SEBI India
Securities and Exchange Board of India or SEBI Reuters

The Securities and Exchange Board of India, or SEBI, announced significant amendments to its rules governing foreign investment, in an attempt to encourage the flow of foreign funds in to the country, which could ease the country's deficit problem and help revive a slowing economy.

The amendments, based on recommendations from a committee appointed to find ways to simplify foreign investment regulations, were approved by the market regulator in a board meeting held Tuesday.

The amendments include a proposal to make a single rule applicable for the entry into India of all overseas investors across different categories such as foreign institutional investors, or FIIs, sub-accounts and qualified foreign investors, and bring them under a single category called foreign portfolio investors, or FPIs.

Sub-accounts include institutional and individual investors based outside India, on whose behalf FIIs would invest in the country.

In another significant move, SEBI will no longer require FIIs and their sub-accounts to register with it and, instead, allow them to invest in the country by registering with designated depository participants working on behalf of SEBI, helping to expedite the registration process for overseas investors.

The new rules will also allow a single investor or investor group to invest up to 10 percent of equity in an Indian company.

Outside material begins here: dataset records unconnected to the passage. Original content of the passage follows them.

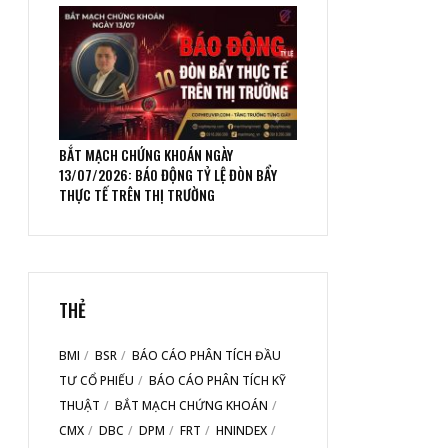
BẮT MẠCH CHỨNG KHOÁN NGÀY
13/07/2026: BÁO ĐỘNG TỶ LỆ ĐÒN BẨY
THỰC TẾ TRÊN THỊ TRƯỜNG
THẺ
BMI
BSR
BÁO CÁO PHÂN TÍCH ĐẦU
TƯ CỔ PHIẾU
BÁO CÁO PHÂN TÍCH KỸ
THUẬT
BẮT MẠCH CHỨNG KHOÁN
CMX
DBC
DPM
FRT
HNINDEX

But, any investment beyond 10 percent would be considered as foreign direct investment and will be bound by federal regulations, the market regulator said.

The latest norms reduce documentation, and simplify and fast-track the procedures for overseas investors to do business in India, and are aimed at increasing the flow of much-needed foreign funds in to the country. SEBI will release a statement at a later date notifying investors about when the new rules will come in to effect, an official told IBTimes.

India is dealing with a burgeoning deficit, a rapidly weakening rupee and slowing economic growth, leading FIIs to pull out about $6.2 billion from Indian markets in less than a month. India's trade deficit shot up to $20.14 billion in May, a seven-month high, up from in April while its current account deficit stood swelled to 6.7 percent of GDP in December 2012, way above the central bank's comfort level of 2.5 per cent.